New Artists | New Nudes Three new artists intersect with that oldest of subject matters
We’re excited to introduce three of the newest additions to the Twyla roster of artists. Oso Parado, Esteban Schimpf and Aldara Ortega are a trio of artists with very different backgrounds and practices; yet, we found it fascinating when we noted that they are all bound, in part, by their common exploration of the contemporary nude. Their unique approaches to depicting the body reflect our particular zeitgeist, commenting on everything from the primacy of technology to today’s culture of social media oversharing. Read on and see how each artist depicts the most essential subject in art—the human form.
Tulum-based artist Oso Parado makes works that are a colorful commentary on American consumer culture and the cult of celebrity.

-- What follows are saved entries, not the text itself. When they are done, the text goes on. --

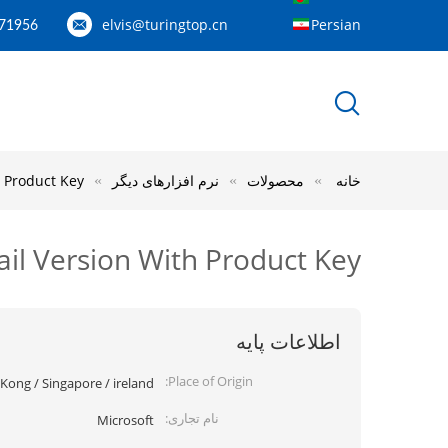
elvis@turingtop.cn
Persian
71956
h Product Key
نرم افزارهای دیگر
محصولات
خانه
ail Version With Product Key
اطلاعات پایه
Place of Origin:
ong / Singapore / ireland
نام تجاری:
Microsoft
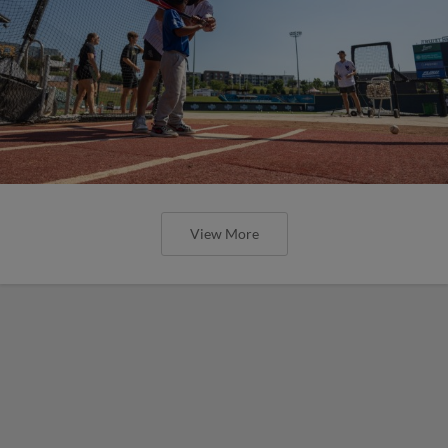
View More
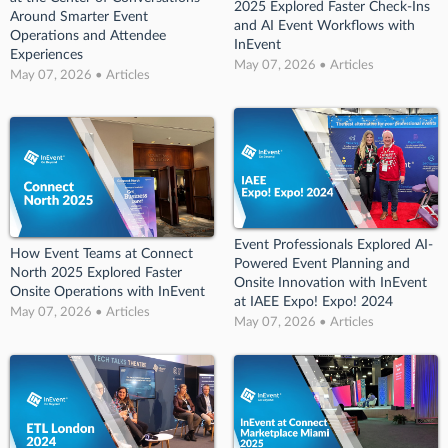
2025 Explored Faster Check-Ins
Around Smarter Event
and AI Event Workflows with
Operations and Attendee
InEvent
Experiences
May 07, 2026 • Articles
May 07, 2026 • Articles
Event Professionals Explored AI-
How Event Teams at Connect
Powered Event Planning and
North 2025 Explored Faster
Onsite Innovation with InEvent
Onsite Operations with InEvent
at IAEE Expo! Expo! 2024
May 07, 2026 • Articles
May 07, 2026 • Articles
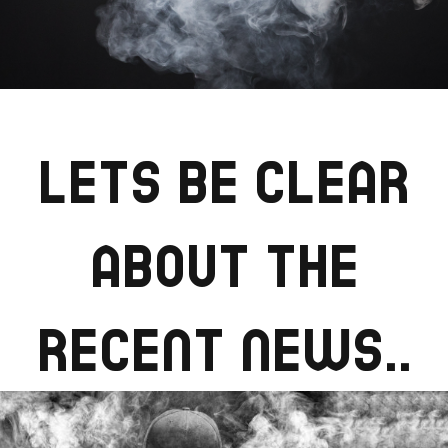
LETS BE CLEAR
ABOUT THE
RECENT NEWS..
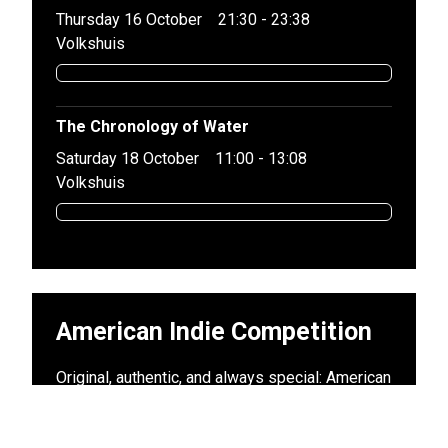
Thursday 16 October
21:30 - 23:38
Volkshuis
The Chronology of Water
Saturday 18 October
11:00 - 13:08
Volkshuis
American Indie Competition
Original, authentic, and always special: American
indie is filmmaking without the big Hollywood
budgets. In this program, you will see not only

His works often draw upon American pop culture—fashion magazines, Instagram and Hollywood —to create images that both question and celebrate the superficiality of our culture of consumption and self-promotion.

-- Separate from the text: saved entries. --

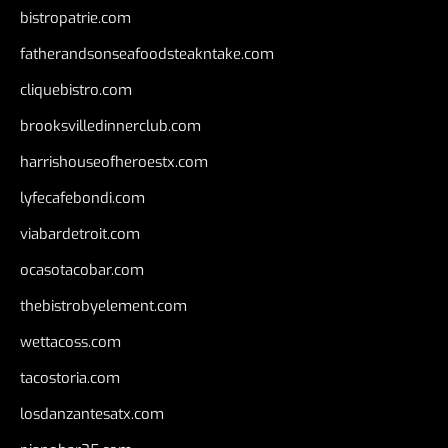
bistropatrie.com
fatherandsonseafoodsteakntake.com
cliquebistro.com
brooksvilledinnerclub.com
harrishouseofheroestx.com
lyfecafebondi.com
viabardetroit.com
ocasotacobar.com
thebistrobyelement.com
wettacoss.com
tacostoria.com
losdanzantesatx.com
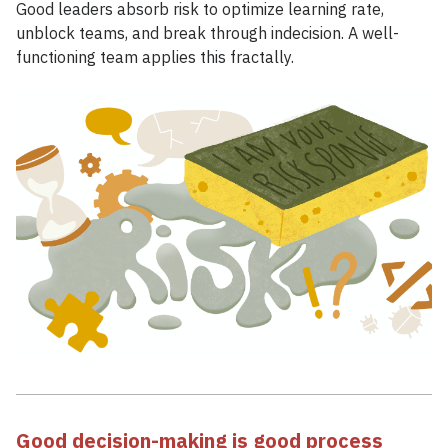
Good leaders absorb risk to optimize learning rate,
unblock teams, and break through indecision. A well-
functioning team applies this fractally.
Good decision-making is good process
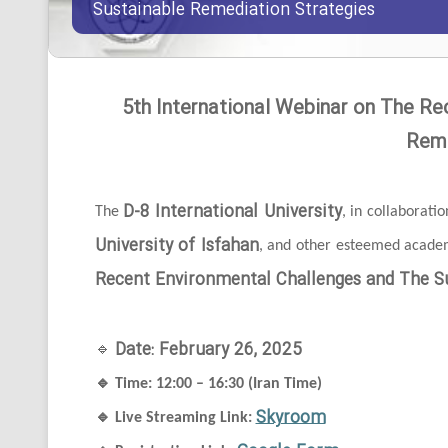
Sustainable Remediation Strategies
5th International Webinar on The Re
Reme
D-8 International University
The
, in collaborati
University of Isfahan
, and other esteemed academi
Recent Environmental Challenges and The Su
Date: February 26, 2025
🔹
🔹
Time: 12:00 – 16:30 (Iran Time)
Skyroom
🔹
Live Streaming Link:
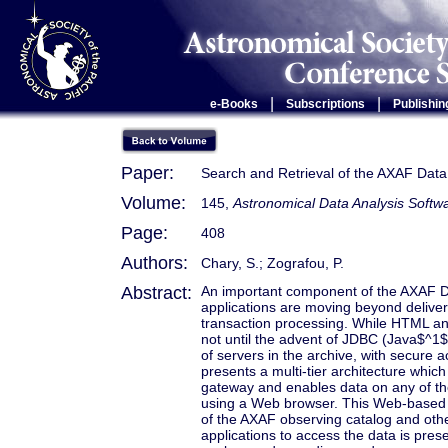
|
|
e-Books
Subscriptions
Publishin
Paper:
Search and Retrieval of the AXAF Data
Volume:
145,
Astronomical Data Analysis Softw
Page:
408
Authors:
Chary, S.; Zografou, P.
Abstract:
An important component of the AXAF Da
applications are moving beyond delive
transaction processing. While HTML an
not until the advent of JDBC (Java$^1$
of servers in the archive, with secure a
presents a multi-tier architecture whi
gateway and enables data on any of the
using a Web browser. This Web-based so
of the AXAF observing catalog and othe
applications to access the data is pres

“My paintings are about our addiction to stimuli and how modern life has turned into Hollywood and is based on desire.”
The Colombian-born, Los Angeles-based artist Esteban Schimpf often begins his compositions with a portraiture session of a model. He coats the model with his proprietary blend of tempera paint and baking flour, and then documents his subjects using classic portraiture techniques. Through this, he establishes each work with technically concise, photographic precision, which he then complicates through the incorporation of painting, layering, and collage.

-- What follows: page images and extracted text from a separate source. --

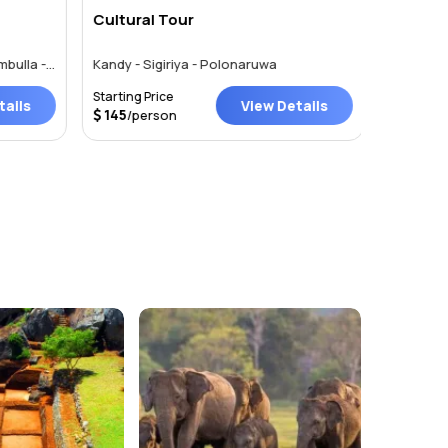
Cultural Tour
SRILAN
Pinnawala - Kandy - Sigiriya - Dambulla - Colombo
Kandy - Sigiriya - Polonaruwa
Starting Price
Starting P
ails
View Details
145
/person
Price on 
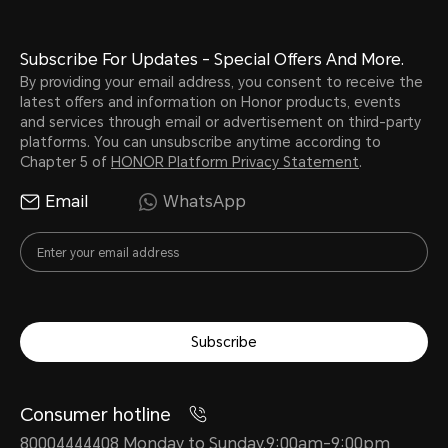
Subscribe For Updates - Special Offers And More.
By providing your email address, you consent to receive the
latest offers and information on Honor products, events
and services through email or advertisement on third-party
platforms. You can unsubscribe anytime according to
Chapter 5 of
HONOR Platform Privacy Statement
.
Email
WhatsApp
Subscribe
Consumer hotline
80004444408 Monday to Sunday,9:00am-9:00pm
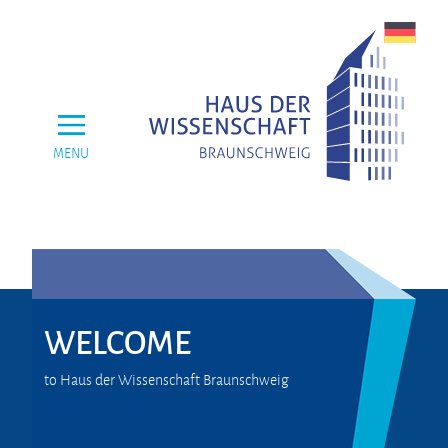
MENU
WELCOME
to Haus der Wissenschaft Braunschweig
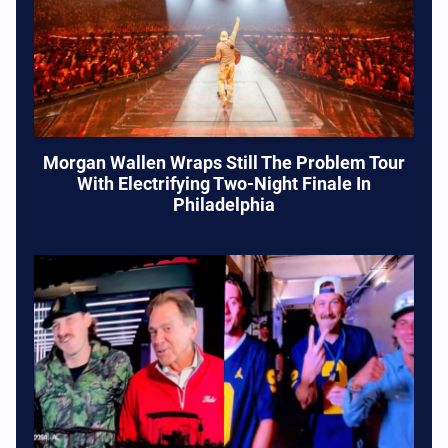
Morgan Wallen Wraps Still The Problem Tour
With Electrifying Two-Night Finale In
Philadelphia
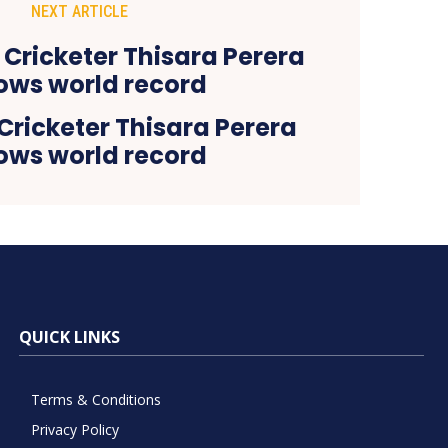
NEXT ARTICLE
Cricketer Thisara Perera
lows world record
QUICK LINKS
Terms & Conditions
Privacy Policy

When Aldara Ortega moved from Spain to New York City in 2009, she began exploring underwater photography. It became her daily routine to spend hours swimming, where she would observe the patterns and reflections of light refracting through the water. Aldara’s photographs are visual embodiments of the weightless freedom and meditative tranquility she experiences underwater. Her female subjects, usually swathed in flowing fabrics, emanate a calm, harmonious energy as they drift under the surface seemingly suspended in time.
“My focus has been on capturing women underwater and their solitary connection with the water: The grace, beauty and artistry of the female form connecting with the water.”